Did you decide on one yet? I've been looking at these things for the past few weeks and it looks like it is between the Kodak Zi8, the Flip MinoHD or Ultra HD and the Creative Vado HD(second generation). They all seem to have their pros and cons so it;s kind of a toss up on which to go with. I've found the Creative Vado HD for $89-$99 so that will probably help me with making my decision!


----------



## riverc0il (Dec 12, 2009)

Regarding the Flip, you have a pretty good sample just posted recently by Greg in the Trip Reports forum (Killington). I think that the video on that Flip is very shaky. I don't know if it has image stabilization or not. But compare that to my video from MRG in the Trip Reports section in which most of the video with Nhski (the first posted I think?) was taken somewhere in the 15-20x-ish zoom range free hand with OIS.


----------



## Madroch (Dec 12, 2009)

Looks like the Zi8 is the winner -seems to have a little more zoom, and at least has EIS, not optical but it is something.  I tried to pick one up locally but were no deals.  Will order it and have it by next weekend.


----------



## o3jeff (Dec 12, 2009)

Madroch said:


> Looks like the Zi8 is the winner -seems to have a little more zoom, and at least has EIS, not optical but it is something.  I tried to pick one up locally but were no deals.  Will order it and have it by next weekend.



Walmart I think had them the other day when I was there. Also with the Zi8 you need to figure the price of an SD card on top of the camera price


----------



## Madroch (Dec 14, 2009)

riverc0il said:


> Regarding the Flip, you have a pretty good sample just posted recently by Greg in the Trip Reports forum (Killington). I think that the video on that Flip is very shaky. I don't know if it has image stabilization or not. But compare that to my video from MRG in the Trip Reports section in which most of the video with Nhski (the first posted I think?) was taken somewhere in the 15-20x-ish zoom range free hand with OIS.



What was the MRG video shot with?  Looks good, but probably outside my price range.


----------



## hammer (Dec 14, 2009)

Madroch said:


> Looks like the Zi8 is the winner -seems to have a little more zoom, and at least has EIS, not optical but it is something.  I tried to pick one up locally but were no deals.  Will order it and have it by next weekend.


Have you seen any good examples of video from the Zi8?


----------



## riverc0il (Dec 14, 2009)

Madroch said:


> What was the MRG video shot with?  Looks good, but probably outside my price range.


Canon FS200. I think I got it for $200


----------



## Madroch (Dec 15, 2009)

hammer said:


> Have you seen any good examples of video from the Zi8?



Not from the Zi8- but from a lot of the camcorders I have been comparing it to.  For the Zi8 am relying on reviews such as cnet and customer reviews, etc.


----------



## o3jeff (Dec 15, 2009)

Madroch said:


> Not from the Zi8- but from a lot of the camcorders I have been comparing it to.  For the Zi8 am relying on reviews such as cnet and customer reviews, etc.



I think the Amazon reviews might have had a sample video or two.
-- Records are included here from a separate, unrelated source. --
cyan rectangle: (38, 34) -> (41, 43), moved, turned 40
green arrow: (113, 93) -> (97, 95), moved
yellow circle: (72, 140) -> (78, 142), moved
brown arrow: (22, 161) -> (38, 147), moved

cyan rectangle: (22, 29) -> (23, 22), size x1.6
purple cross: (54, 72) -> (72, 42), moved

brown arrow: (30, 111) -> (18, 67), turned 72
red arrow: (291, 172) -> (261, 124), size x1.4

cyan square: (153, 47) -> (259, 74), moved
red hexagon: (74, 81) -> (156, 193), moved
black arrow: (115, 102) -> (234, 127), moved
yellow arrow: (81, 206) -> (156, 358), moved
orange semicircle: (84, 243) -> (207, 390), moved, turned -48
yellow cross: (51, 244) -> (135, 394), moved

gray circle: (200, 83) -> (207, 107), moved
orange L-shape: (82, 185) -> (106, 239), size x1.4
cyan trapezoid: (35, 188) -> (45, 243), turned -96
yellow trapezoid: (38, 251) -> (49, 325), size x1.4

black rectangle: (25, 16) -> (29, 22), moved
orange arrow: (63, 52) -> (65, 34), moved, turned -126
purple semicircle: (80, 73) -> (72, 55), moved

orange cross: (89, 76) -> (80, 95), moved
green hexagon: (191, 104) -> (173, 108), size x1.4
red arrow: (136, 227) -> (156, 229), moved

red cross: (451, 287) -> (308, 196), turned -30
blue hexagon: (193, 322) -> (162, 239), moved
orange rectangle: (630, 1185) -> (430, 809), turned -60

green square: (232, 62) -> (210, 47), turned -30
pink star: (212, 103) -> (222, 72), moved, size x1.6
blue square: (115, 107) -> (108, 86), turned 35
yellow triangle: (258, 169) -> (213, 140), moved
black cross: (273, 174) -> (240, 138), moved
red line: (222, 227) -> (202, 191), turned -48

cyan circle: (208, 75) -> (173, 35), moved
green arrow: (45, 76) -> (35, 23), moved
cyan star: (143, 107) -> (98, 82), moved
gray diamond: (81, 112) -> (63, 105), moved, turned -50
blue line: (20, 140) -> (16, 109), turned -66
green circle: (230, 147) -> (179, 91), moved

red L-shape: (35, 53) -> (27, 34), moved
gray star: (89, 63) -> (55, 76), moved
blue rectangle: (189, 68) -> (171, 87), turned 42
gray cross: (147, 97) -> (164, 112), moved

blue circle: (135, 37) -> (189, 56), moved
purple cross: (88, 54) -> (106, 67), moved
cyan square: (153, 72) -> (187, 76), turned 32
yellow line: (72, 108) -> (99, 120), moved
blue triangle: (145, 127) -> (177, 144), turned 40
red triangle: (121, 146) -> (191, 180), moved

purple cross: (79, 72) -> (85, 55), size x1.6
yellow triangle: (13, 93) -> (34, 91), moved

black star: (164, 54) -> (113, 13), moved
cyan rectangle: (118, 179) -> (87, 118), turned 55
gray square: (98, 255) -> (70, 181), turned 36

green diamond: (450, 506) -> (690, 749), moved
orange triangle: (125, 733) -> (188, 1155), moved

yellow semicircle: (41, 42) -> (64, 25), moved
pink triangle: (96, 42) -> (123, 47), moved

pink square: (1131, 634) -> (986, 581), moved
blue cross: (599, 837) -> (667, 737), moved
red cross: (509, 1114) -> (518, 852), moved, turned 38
It seems the quality of all these types of cameras are about the same, just keep in mind what they are when comparing them to real HD and full size camcorders.


----------



## Madroch (Dec 15, 2009)

Other issue with the Zi8 is that the software is not necessaerily Mac compatable- or so the reviews suggest- something about not being able to edit stuff shot in HD on the Mac.  We have both a PC and a Mac, but I am a complete newb at this stuff and want it as easy as possible- and preferably on the Mac.  I have to actually read up on some of these issues and try to understand them before I act... or, I could just leap before I look as usual.


----------



## o3jeff (Dec 15, 2009)

I was in Costco Sunday and saw they had the 8gb Flip Mino for $199 and the Ultra HD 8gb for $149(only had a handful left) both with the HDMI cable included. Those are about average prices for them, but they also have the 90 return if you don't like them.


----------



## hammer (Mar 22, 2010)

Just bought the Zi8...a bit hard to find in the stores.  Ended up spending about $200 total including a 4GB SDHC card.

Haven't done much with it yet but it seems decent so far.


----------



## o3jeff (Mar 22, 2010)

I order the new Kodak ZX3 Playsport last week, will have any day now and will comment on it after I get some vids done with it this weekend.


----------